* _What the task requires_: Only the stretch of the listing below that runs from the line with "338 salariés de Thomas Cook" through the line with "C’est pour ceux-là" is to be printed, exactly and with both ends.

* _Entries shown_:

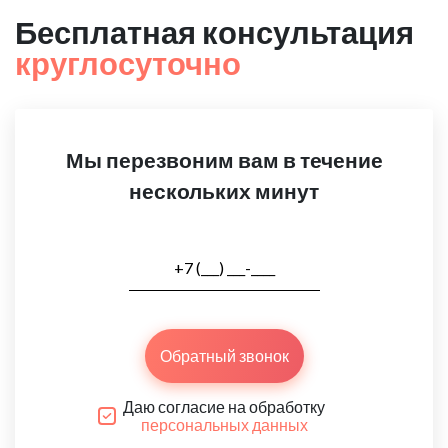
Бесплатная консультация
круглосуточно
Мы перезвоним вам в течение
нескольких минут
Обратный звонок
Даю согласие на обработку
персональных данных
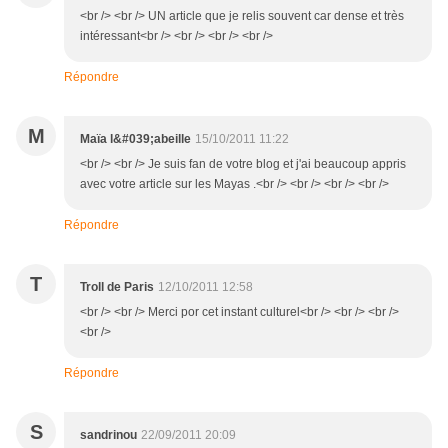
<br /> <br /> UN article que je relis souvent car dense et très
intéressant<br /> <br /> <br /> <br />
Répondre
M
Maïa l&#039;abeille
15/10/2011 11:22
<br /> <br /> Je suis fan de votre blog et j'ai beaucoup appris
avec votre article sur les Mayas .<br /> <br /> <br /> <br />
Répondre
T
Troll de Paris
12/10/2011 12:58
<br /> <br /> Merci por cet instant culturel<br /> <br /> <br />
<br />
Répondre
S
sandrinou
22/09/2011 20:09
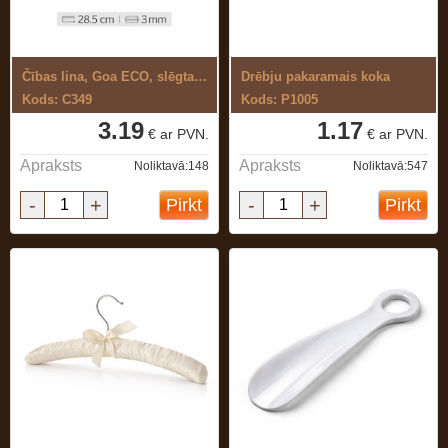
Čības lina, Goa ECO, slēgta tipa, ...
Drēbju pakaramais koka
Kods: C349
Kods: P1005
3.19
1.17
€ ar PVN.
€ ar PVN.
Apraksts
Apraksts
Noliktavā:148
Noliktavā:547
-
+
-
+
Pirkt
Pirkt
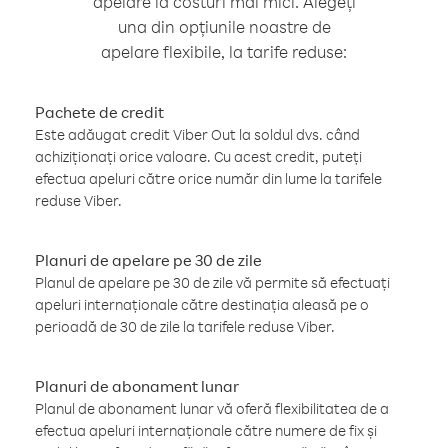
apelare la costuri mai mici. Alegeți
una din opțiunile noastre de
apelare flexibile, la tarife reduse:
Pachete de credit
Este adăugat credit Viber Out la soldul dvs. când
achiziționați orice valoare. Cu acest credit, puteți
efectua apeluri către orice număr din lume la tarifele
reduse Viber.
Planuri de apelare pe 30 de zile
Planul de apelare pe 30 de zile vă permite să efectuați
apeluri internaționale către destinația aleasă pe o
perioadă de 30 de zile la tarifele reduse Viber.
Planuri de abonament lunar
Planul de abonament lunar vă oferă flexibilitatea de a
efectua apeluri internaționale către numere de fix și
==
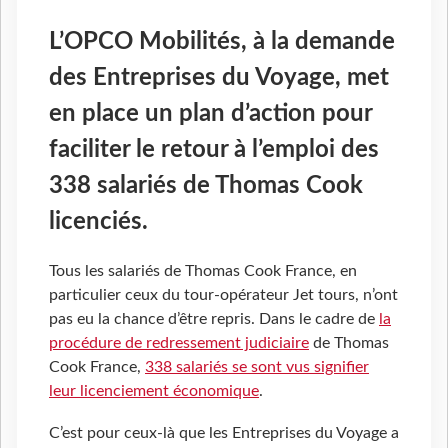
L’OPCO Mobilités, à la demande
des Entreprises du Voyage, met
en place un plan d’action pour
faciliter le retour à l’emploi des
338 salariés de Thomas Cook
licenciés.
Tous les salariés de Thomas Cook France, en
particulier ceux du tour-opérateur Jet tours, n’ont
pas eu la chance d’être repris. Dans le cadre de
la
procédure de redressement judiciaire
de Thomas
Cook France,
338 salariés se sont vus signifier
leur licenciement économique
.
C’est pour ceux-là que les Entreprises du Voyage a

* _Answer box_:
338 salariés de Thomas Cook
licenciés.
Tous les salariés de Thomas Cook France, en
particulier ceux du tour-opérateur Jet tours, n’ont
pas eu la chance d’être repris. Dans le cadre de
la
procédure de redressement judiciaire
de Thomas
Cook France,
338 salariés se sont vus signifier
leur licenciement économique
.
C’est pour ceux-là que les Entreprises du Voyage a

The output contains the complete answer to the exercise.